Stored items
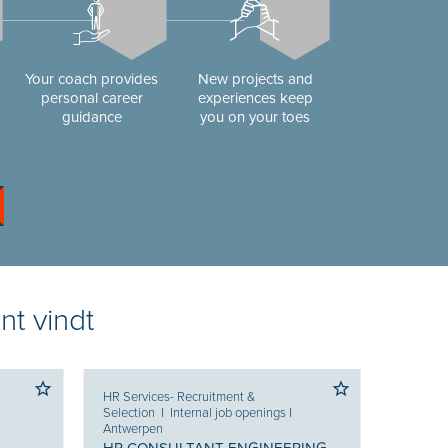
Your coach provides
New projects and
personal career
experiences keep
guidance
you on your toes
nt vindt
HR Services- Recruitment &
Selection
I
Internal job openings
I
Antwerpen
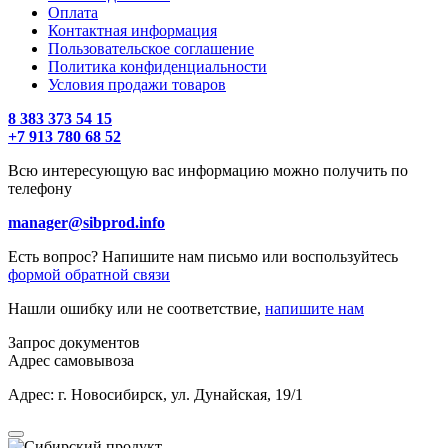
Оплата
Контактная информация
Пользовательское соглашение
Политика конфиденциальности
Условия продажи товаров
8 383 373 54 15
+7 913 780 68 52
Всю интересующую вас информацию можно получить по
телефону
manager@sibprod.info
Есть вопрос? Напишите нам письмо или воспользуйтесь
формой обратной связи
Нашли ошибку или не соответствие,
напишите нам
Запрос документов
Адрес самовывоза
Адрес: г. Новосибирск, ул. Дунайская, 19/1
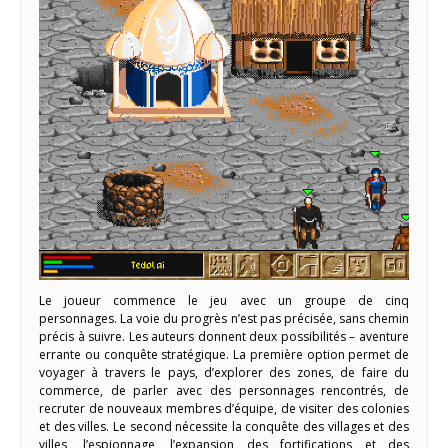
Le joueur commence le jeu avec un groupe de cinq
personnages. La voie du progrès n’est pas précisée, sans chemin
précis à suivre. Les auteurs donnent deux possibilités – aventure
errante ou conquête stratégique. La première option permet de
voyager à travers le pays, d’explorer des zones, de faire du
commerce, de parler avec des personnages rencontrés, de
recruter de nouveaux membres d’équipe, de visiter des colonies
et des villes. Le second nécessite la conquête des villages et des
villes, l’espionnage, l’expansion des fortifications et des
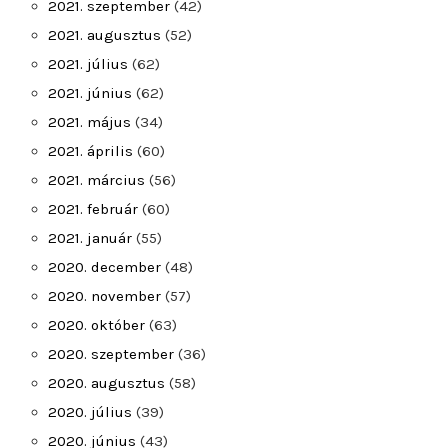
2021. szeptember
(42)
2021. augusztus
(52)
2021. július
(62)
2021. június
(62)
2021. május
(34)
2021. április
(60)
2021. március
(56)
2021. február
(60)
2021. január
(55)
2020. december
(48)
2020. november
(57)
2020. október
(63)
2020. szeptember
(36)
2020. augusztus
(58)
2020. július
(39)
2020. június
(43)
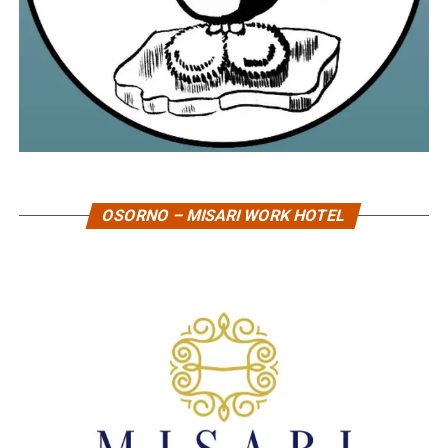
OSORNO – MISARI WORK HOTEL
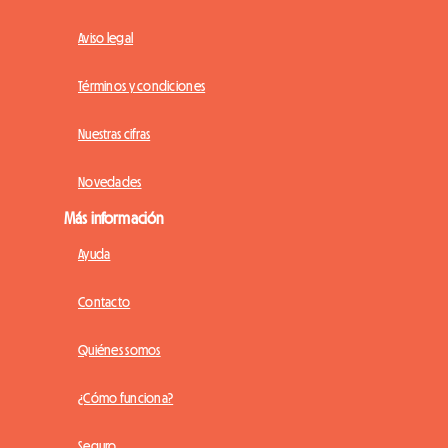
Aviso legal
Términos y condiciones
Nuestras cifras
Novedades
Más información
Ayuda
Contacto
Quiénes somos
¿Cómo funciona?
Seguro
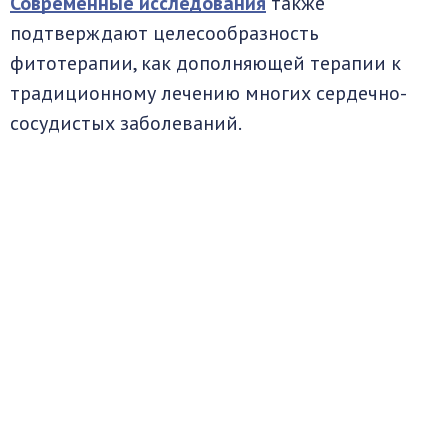
Современные исследования
также
подтверждают целесообразность
фитотерапии, как дополняющей терапии к
традиционному лечению многих сердечно-
сосудистых заболеваний.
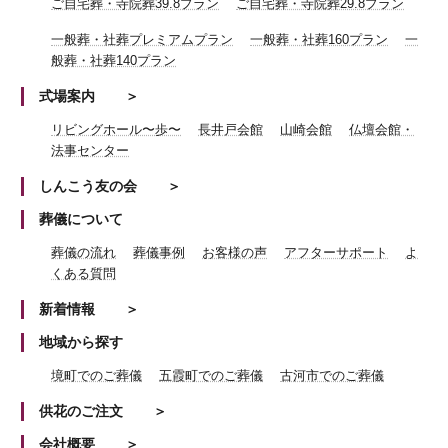
ご自宅葬・寺院葬39.8プラン
ご自宅葬・寺院葬29.8プラン
一般葬・社葬プレミアムプラン
一般葬・社葬160プラン
一
般葬・社葬140プラン
式場案内
リビングホール〜歩〜
長井戸会館
山崎会館
仏壇会館・
法事センター
しんこう友の会
葬儀について
葬儀の流れ
葬儀事例
お客様の声
アフターサポート
よ
くある質問
新着情報
地域から探す
境町でのご葬儀
五霞町でのご葬儀
古河市でのご葬儀
供花のご注文
会社概要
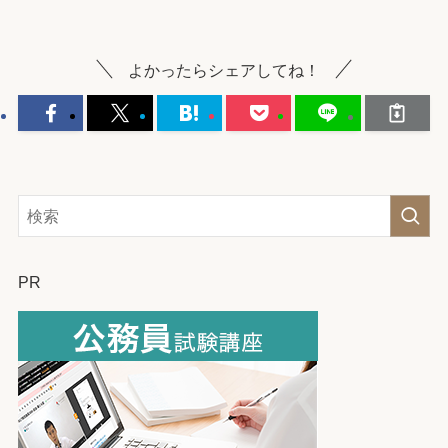
よかったらシェアしてね！
PR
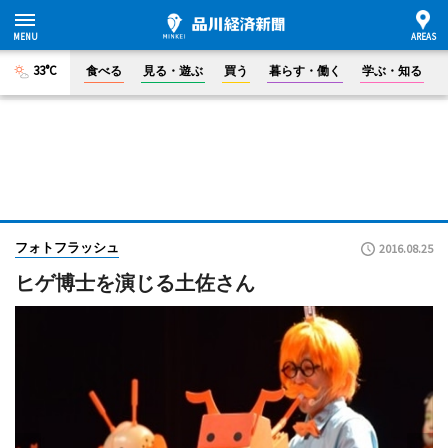
33°C
食べる
見る・遊ぶ
買う
暮らす・働く
学ぶ・知る
フォトフラッシュ
2016.08.25
ヒゲ博士を演じる土佐さん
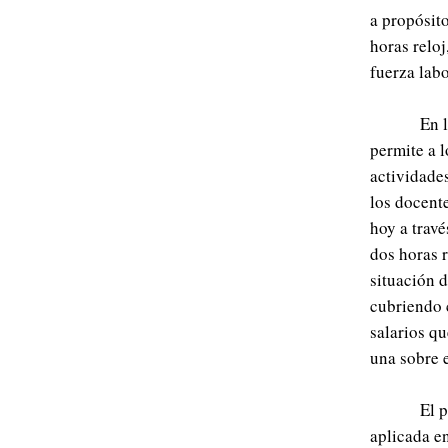
a propósit
horas relo
fuerza labo
En l
permite a l
actividades
los docent
hoy a travé
dos horas 
situación d
cubriendo 
salarios q
una sobre e
El 
aplicada en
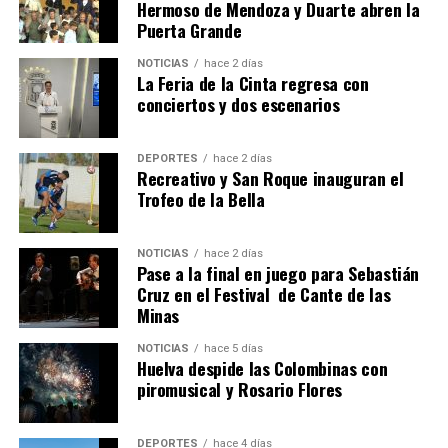
Hermoso de Mendoza y Duarte abren la
Puerta Grande
6º DÍA DE LAS FIESTAS COLOMBINAS 2026
NOTICIAS
hace 2 días
hace 5 días
·
Huelvatv
La Feria de la Cinta regresa con
conciertos y dos escenarios
DEPORTES
hace 2 días
Recreativo y San Roque inauguran el
Trofeo de la Bella
NOTICIAS
hace 2 días
Pase a la final en juego para Sebastián
QUINTA CORRIDA DE LAS FIESTAS COLOMBINAS
Cruz en el Festival de Cante de las
Minas
2026
hace 6 días
·
Huelvatv
NOTICIAS
hace 5 días
Huelva despide las Colombinas con
piromusical y Rosario Flores
DEPORTES
hace 4 días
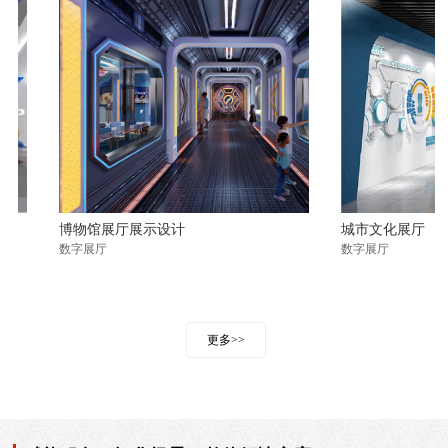
博物馆展厅展示设计
城市文化展厅
数字展厅
数字展厅
更多>>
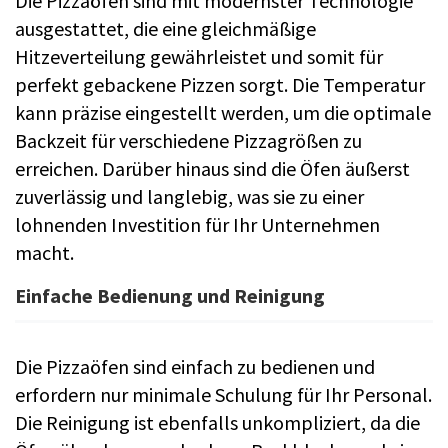
Die Pizzaöfen sind mit modernster Technologie
ausgestattet, die eine gleichmäßige
Hitzeverteilung gewährleistet und somit für
perfekt gebackene Pizzen sorgt. Die Temperatur
kann präzise eingestellt werden, um die optimale
Backzeit für verschiedene Pizzagrößen zu
erreichen. Darüber hinaus sind die Öfen äußerst
zuverlässig und langlebig, was sie zu einer
lohnenden Investition für Ihr Unternehmen
macht.
Einfache Bedienung und Reinigung
Die Pizzaöfen sind einfach zu bedienen und
erfordern nur minimale Schulung für Ihr Personal.
Die Reinigung ist ebenfalls unkompliziert, da die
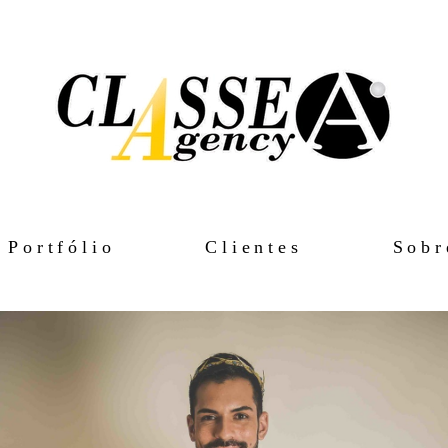
Portfólio
Clientes
Sobr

▶ **WHAT TO WORK ON**: Report how many lines in the data contain the word "Адрес", with no words besides the number.

▶ **RESPONSE TO THE TASK**: 2